Schematic diagrams of the ORF of trim46a and protein structures of Trim46a. (A) Zebrafish trim46a is present on chromosome 16 and spans 27,494 bp on the genome. trim46a includes 2322 bp of open reading frame (ORF) encoding 773 amino acids long Trim46a. (B) Trim46a contains RING_Ubox superfamily domain (amino acids 26–60), zf-B box domain (amino acids 221–263), DUF745 superfamily domain (amino acids 289–360), FN3 domain (amino acids 430–540), and SPRY superfamily domain (amino acids 548–748).

Spatiotemporal expression patterns of trim46a in zebrafish embryos at 1 cell, sphere, shield, bud, 18 hpf and 24 hpf. trim46a transcripts were distributed in the precursor region of brain along the central nervous system. (A) Maternal messages of trim46a were present at 1-cell stage. (B) trim46a transcripts were abundant in the deep cell layer (DEL), enveloping layer (EVL) and I-YSL (yolk syncytial layer) at sphere stage. (C) trim46a transcripts were localized to the ventral & dorsal region at shield stage. (D) trim46a transcripts were abundant in the central nervous system at bud stage. (E and F) trim46a transcripts were evenly distributed in the brain region. (G and H) Lateral (G) and anterior (H) view of zebrafish embryos at 24 hpf; trim46a messages were restricted to the forebrain through the telencephalon, diencephalon, midbrain, MHB, cerebellum and rhombomere. All embryos were collected synchronously from WT zebrafish for WISH analysis at the corresponding stages. MHB, midbrain-hindbrain boundary; DMB, diencephalic-mesencephalic boundary; c, cerebellum; rh, rhombomere; t, telencephalon; m, midbrain; d, diencephalon; f, forebrain. (A–H) Scale bars: 50 μm.

Putative cis-acting elements in the promoter region (3899 bp) of trim46a. Putative cis-acting elements defined by the Transfac database (Wingender et al. 1996). (A) Schematic representation of zebrafish trim46a genomic region. Twelve exons (E1 to E12) and eleven introns are depicted; the translation initiation site is indicated with an arrow. (B) List of the sixteen transcription factors which might bind to their corresponding response elements within the trim46a promoter (3899 bp). (C) The putative transcription factors are highlighted in bold and blue color represents exon1 (Cut-off p-value = 0).

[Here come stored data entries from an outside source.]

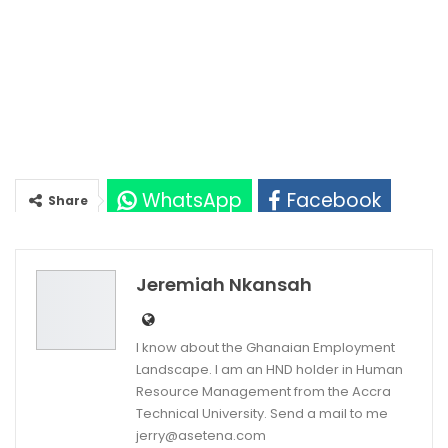
WhatsApp
Facebook
Share
Twitter
Google+
Jeremiah Nkansah
I know about the Ghanaian Employment
Landscape. I am an HND holder in Human
Resource Management from the Accra
Technical University. Send a mail to me
jerry@asetena.com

Inhibition of SHH signaling with cyclopamine resulted in developmental defects in the midbrain of zebrafish embryos at 24 hpf. (A–D) Zebrafish embryos at 24 hpf which were treated 0.2% and 0.6% EtOH from 4 hpf. 0.6% EtOH-exposed embryos showed similar phenotypes of midbrain and MHB in comparison to those of 0.2% EtOH-exposed embryos. (E and F) Cyclopamine-treated embryos (20 μM) showed reduction in width of the midbrain and dorsally shrunken midbrain in comparison to those of EtOH controls. (G and H) 60 μM cyclopamine-treated embryos exhibited severe defects in the midbrain. (I–L) Spatiotemporal expression patterns of otx2b in the midbrain of cyclopamine-treated embryos at 24 hpf. CCP, cyclopamine. (A–L) Scale bars: 50 μm.

Inhibition of SHH signaling by cyclopamine decreased the level of trim46a transcripts in dose-dependent manners. (A–D) WISH analysis using foxa2 specific probe detected foxa2 transcripts in the midbrain at 24 hpf. Level of foxa2 transcripts decreased in the embryos treated with cyclopamine versus the control. (E–H) WISH analysis of cyclopamine-treated embryos using trim46a as a probe. Cyclopamine caused reduction in the level of trim46a transcripts in comparison to those of EtOH control in dose-dependent manners. (I) Quantification of foxa2 transcripts in the ZLI, and trim46a transcripts in the forebrain, midbrain and cerebellum at 24 hpf using ImageJ software. CCP, cyclopamine. (A–H) Scale bars: 50 μm.